Please transcribe the entries exactly and omit the images they contain.

Stored items from a collection:
____

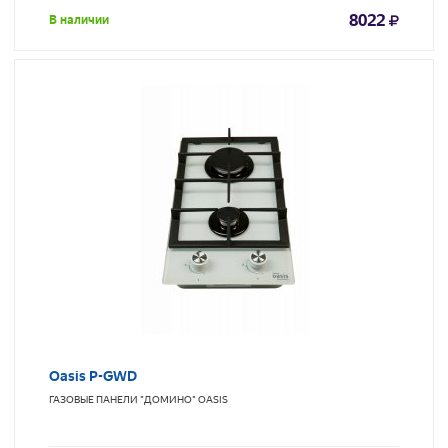
8022
В наличии
Oasis P-GWD
ГАЗОВЫЕ ПАНЕЛИ "ДОМИНО"
OASIS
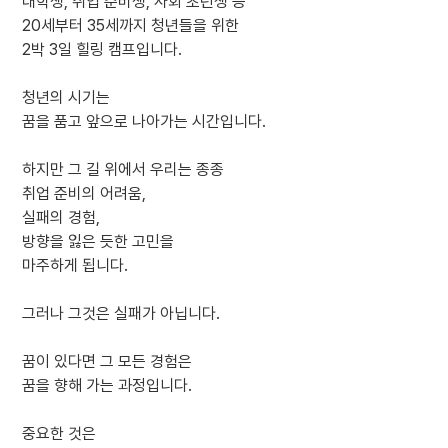
대학생, 취업 준비생, 사회 초년생 등
20세부터 35세까지 청년들을 위한
2박 3일 힐링 캠프입니다.
청년의 시기는
꿈을 품고 앞으로 나아가는 시간입니다.
하지만 그 길 위에서 우리는 종종
취업 준비의 어려움,
실패의 경험,
방향을 잃은 듯한 고민을
마주하게 됩니다.
그러나 그것은 실패가 아닙니다.
꿈이 있다면 그 모든 경험은
꿈을 향해 가는 과정입니다.
중요한 것은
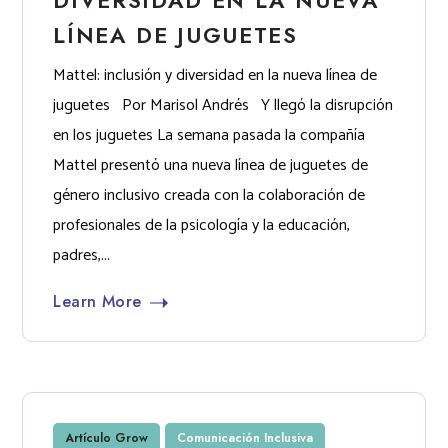
LÍNEA DE JUGUETES
Mattel: inclusión y diversidad en la nueva línea de
juguetes Por Marisol Andrés Y llegó la disrupción
en los juguetes La semana pasada la compañía
Mattel presentó una nueva línea de juguetes de
género inclusivo creada con la colaboración de
profesionales de la psicología y la educación,
padres,...
Learn More
Artículo Grow
Comunicación Inclusiva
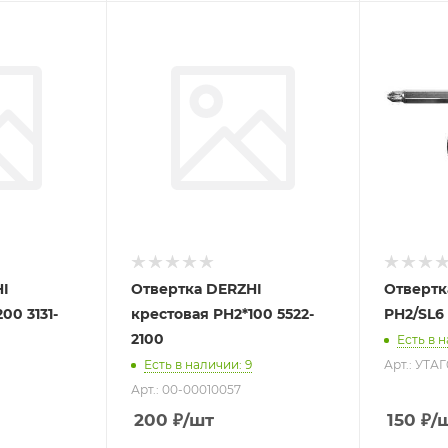
HI
Отвертка DERZHI
Отвертк
00 3131-
крестовая PH2*100 5522-
PH2/SL6 
2100
Есть в 
Есть в наличии
: 9
Арт.: УТА
Арт.: 00-00010057
200
₽
/шт
150
₽
/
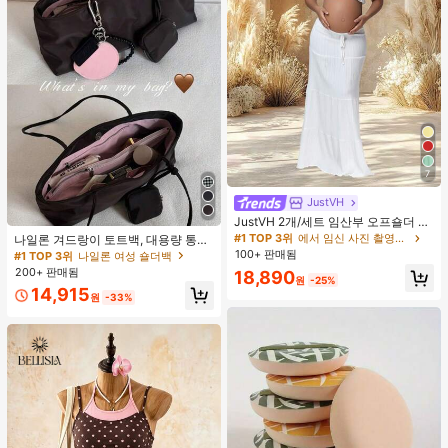
7
JustVH
JustVH 2개/세트 임산부 오프숄더 러
플 헴 크롭 탑과 플로잉 맥시 스커트
#1 TOP 3위
에서 임신 사진 촬영용 의상
나일론 겨드랑이 토트백, 대용량 통근
세트, 사진 촬영과 비치웨어에 적합한
숄더백, 작은 메이크업 백 포함, 펜던
100+ 판매됨
#1 TOP 3위
나일론 여성 숄더백
봄 화이트 가을
트 미포함, 가벼운 일상 핸드백 (펜던
200+ 판매됨
18,890
트 미포함)
원
-25%
14,915
원
-33%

____

Expected output:
8022
В наличии
Oasis P-GWD
ГАЗОВЫЕ ПАНЕЛИ "ДОМИНО"
OASIS
대학생, 취업 준비생, 사회 초년생 등
20세부터 35세까지 청년들을 위한
2박 3일 힐링 캠프입니다.
청년의 시기는
꿈을 품고 앞으로 나아가는 시간입니다.
하지만 그 길 위에서 우리는 종종
취업 준비의 어려움,
실패의 경험,
방향을 잃은 듯한 고민을
마주하게 됩니다.
그러나 그것은 실패가 아닙니다.
꿈이 있다면 그 모든 경험은
꿈을 향해 가는 과정입니다.
중요한 것은
LÍNEA DE JUGUETES
Mattel: inclusión y diversidad en la nueva línea de
juguetes Por Marisol Andrés Y llegó la disrupción
en los juguetes La semana pasada la compañía
Mattel presentó una nueva línea de juguetes de
género inclusivo creada con la colaboración de
profesionales de la psicología y la educación,
padres,...
Learn More
Artículo Grow
Comunicación Inclusiva
HI
Отвертка DERZHI
Отвертк
00 3131-
крестовая PH2*100 5522-
PH2/SL6 
2100
Есть в 
Есть в наличии
: 9
Арт.: УТА
Арт.: 00-00010057
200
₽
/шт
150
₽
/
7
JustVH
JustVH 2개/세트 임산부 오프숄더 러
플 헴 크롭 탑과 플로잉 맥시 스커트
#1 TOP 3위
에서 임신 사진 촬영용 의상
나일론 겨드랑이 토트백, 대용량 통근
세트, 사진 촬영과 비치웨어에 적합한
숄더백, 작은 메이크업 백 포함, 펜던
100+ 판매됨
#1 TOP 3위
나일론 여성 숄더백
봄 화이트 가을
트 미포함, 가벼운 일상 핸드백 (펜던
200+ 판매됨
18,890
트 미포함)
원
-25%
14,915
원
-33%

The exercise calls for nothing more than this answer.